Specializing in retirement planning and personalized investment management.

Control Your Other Retirement Risks

Control Your Other Retirement Risks

An unexpected event can derail even the best laid plans.  Risk management is just as important as investment management and withdrawal strategies.  Sometimes risk management is called “what if” planning because it tries to minimize the impact of “what if this happened?”, or “what if that happened?”  Here are some of the areas that could affect your retirement well-being.

If you retire prior to 65, you’ll still need your own health insurance.  At 65 you’re eligible for Medicare, the government’s health insurance program.

Part A – covers in-patient hospital care, skilled nursing facility care, skilled nursing home care, hospice and home health services (skilled care, physical therapy, etc.).

Part B – covers outpatient expenses such as doctor visits, lab tests, surgeries, some prescription drugs and supplies like wheelchairs and walkers.  It also covers preventive services.

Part D – covers prescription drugs. Plans vary.

Part C – this is an option that can be purchased instead of traditional Medicare plans.  It is also called Medicare Advantage.

Supplemental / Medigap – helps pay some of the health care costs that original Medicare doesn’t.  Plans vary.

Make sure your death or your spouse’s death won’t have a significant impact on your financial well-being.  Living expenses are usually less for the survivor than that of the couple.  However, income may decrease as well.  If one of you receive a pension, protect it with either survivor benefits or life insurance (see pension maximization). Likewise, if the loss of social security or certain assets (because they go to a family member, etc.) would leave the survivor worse off, you’ll need a plan to address it.  Maybe the survivor will plan to cut their expenses or downsize their home, or maybe life insurance is needed to keep the survivor at a certain lifestyle.

Prior to retirement, a disability is usually associated with a loss of income and is protected with disability income insurance.  Most policies pay about 60% of your income.  If you have retired but still work a job for needed income, disability income insurance may still be needed.

If you are fully retired, you won’t need this type of insurance. However, “disability” now means a possible medical or mental impairment.  It is important to have a plan in case of disability.  This could mean having a trusted doctor and hospital close by, researching and visiting rehab and assisted living centers ahead of time, and deciding on people who will take care of your financial and medical matters if needed.

Long-Term Care
Long-term care (LTC) is usually not medical care, but a range of services that supports your personal care needs.  These are often called “activities of daily living” (ADLs) and include: eating, bathing, dressing, transferring, toileting, and continence.  Studies show that at least 70% of people 65 and older will need long-term care support and services at some point in their lifetimes.

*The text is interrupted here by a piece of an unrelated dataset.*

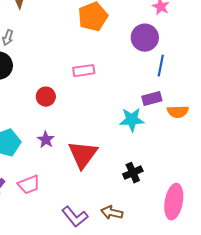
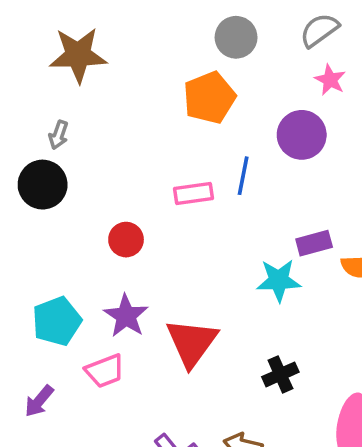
blue line: (161, 66) -> (243, 176), moved
purple star: (46, 140) -> (126, 316), size x1.4
pink trapezoid: (29, 185) -> (105, 371), moved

Some people can self-insure this risk, but others may need long-term care insurance.  LTC insurance premiums have rapidly increased over the past several years as insurance companies found that more people than expected were filing claims.  According to a 2023 Morningstar article on long-term care statistics: 

  • 3.7 years is the average duration of long-term care for women
  • 2.2 years is the average duration of long-term care for men
  • 67.9% is the percentage of people who are women in long-stay nursing facilities
  • $61,776 is the median annual cost for a home health aide
  • $54,000 is the median annual cost for assisted living facilities
  • $108,405 is the median annual cost of a private nursing home room

Most people assume LTC insurance is to help pay for nursing home care, but in reality, LTC insurance can help you avoid a nursing home by paying for home health care and assisted living.

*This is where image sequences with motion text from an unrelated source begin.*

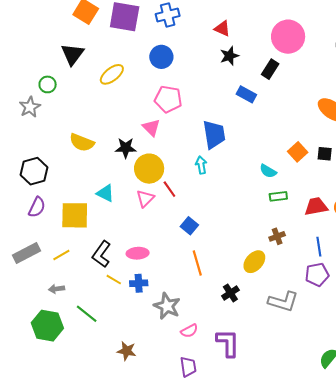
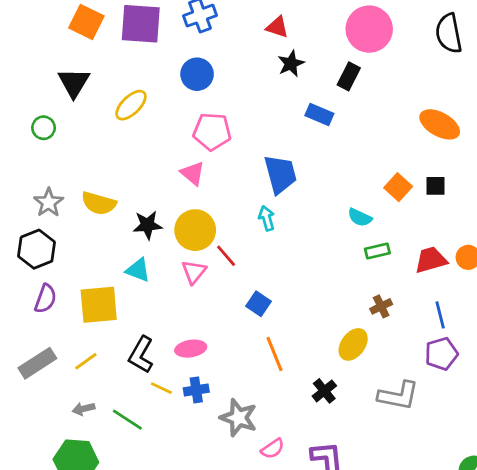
gray star: (30, 107) -> (49, 203), moved
black star: (126, 148) -> (148, 225), moved
green line: (87, 314) -> (127, 420), moved

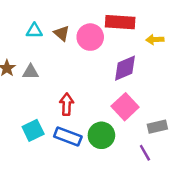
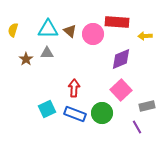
cyan triangle: (34, 31) -> (48, 29), size x1.5
gray triangle: (31, 72) -> (47, 53), moved

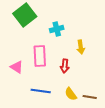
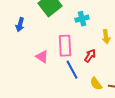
red arrow: (65, 66) -> (90, 56), turned -152
blue line: (41, 91) -> (72, 70), moved, turned 54

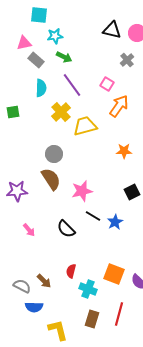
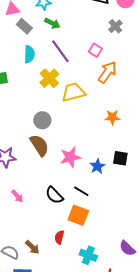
black square: (132, 192) -> (120, 158), turned 35
black line: (93, 216) -> (81, 191), moved
blue star: (115, 222) -> (97, 166), moved
orange square: (114, 274) -> (78, 215), moved
cyan cross: (88, 289) -> (88, 255), moved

LTC insurance can be a complicated product with many moving pieces.  Even with the simplest policies, you still have to select:

  • Type of Policy (whether you just want nursing home coverage, home health care coverage, or comprehensive which covers both and assisted living facilities)
  • Daily Benefit Amount (how much you want per day, usually $125 - $350/day)
  • Benefits Period (how long you want the coverage to last, usually 1-10 years)
  • Inflation Protection (do you want your coverage to increase at a certain percentage to offset rising costs?)
  • Elimination Period (think of this as the deductible, how many day do you want to self-insure before coverage begins, usually 30-120 days)

There are also policies that combine life insurance or annuities with LTC insurance but they can be complex, expensive, and are usually not the best solution.

Adequate home and auto (and boat/RV) insurance should still be maintained throughout retirement to protect your assets.

Personal Liability
You never know when an accident will occur, and you certainly don’t want to have to part with money you can’t replace in retirement.  While home and auto insurance comes with liability protection, it may not be enough.  A personal liability (umbrella) policy may be needed as well for more protection. 

Emergency Reserves
A cash reserve could be more important in retirement than when you were still earning a paycheck.  Being able to tap a reserve for a new roof, insurance co-pays and deductibles, or any other unexpected event is much better than pulling a large amount from your portfolio.

Even non-financial risks can affect your quality of life.  Make sure you keep active, socialize, and engage your brain.

What is your biggest risk?  Health?  Overspending?  Family longevity?  Market crash?  Threat of an income source decreasing?